Fight Song: A Paranormal Shifter Romance (Rocky River Fighters Book 3)

Home > Other > Fight Song: A Paranormal Shifter Romance (Rocky River Fighters Book 3) > Page 3
Fight Song: A Paranormal Shifter Romance (Rocky River Fighters Book 3) Page 3

by Grace Brennan


  And then he wanted to keep her. Forever.

  Yes, that. Let’s do that, his eagle urged, faint desperation in his voice.

  “My eyes are up here, asshole,” Piper said tightly.

  Lips quirking, he looked up into her gorgeous, unique eyes. “Sorry. You’ve changed, and I had to take it in.”

  She rolled her eyes, her ire sparking hotter. “Let me guess, like everyone else in this town, you think it sucks. Well, guess what. I don’t give a flying fuck what anyone else thinks, and that sure as shit goes double for you.”

  “Actually, I was thinking that you’re fucking hot, Piper. All the changes agree with you.”

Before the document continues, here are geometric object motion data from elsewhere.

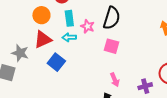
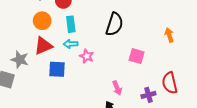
pink star: (88, 26) -> (87, 56), moved
pink square: (111, 46) -> (137, 56), moved
blue square: (56, 62) -> (57, 69), turned -36

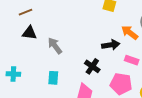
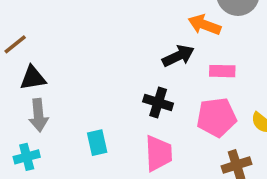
gray arrow: (55, 46) -> (38, 115), moved, turned -132

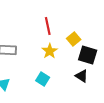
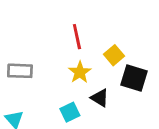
black triangle: (82, 76) -> (100, 98), moved
cyan square: (43, 79) -> (70, 112), turned 32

  Her eyes went wide and her mouth popped open for a moment before she got control over herself again. But it was long enough for him to see that she had her tongue pierced, and Jesus God, could she get any hotter? He was going to go up in flames in a matter of moments, he knew.

  Eyes narrowing again, she glared at him, but he could see the faint pink staining her cheeks from his words. And that mix of badass with sweetness weakened his already weak knees.

  “I repeat, what the fuck are you doing here, St. James?”

  “It’s Thursday.”

  “What does it being Thursday have to do with anything?” she asked, her frown turning puzzled.

  “I mow the yard and do other maintenance shit on Thursdays.”

  “What are you talking about?” she asked, frown deepening before realization dawned in her eyes. “You? Grandma hired you to help her out around the house? Why the hell would she do that?”

  “Helen never told you?” he asked, taken aback.

  “Since when do you call her Helen, and not Mrs. Mansfield?” she shot back.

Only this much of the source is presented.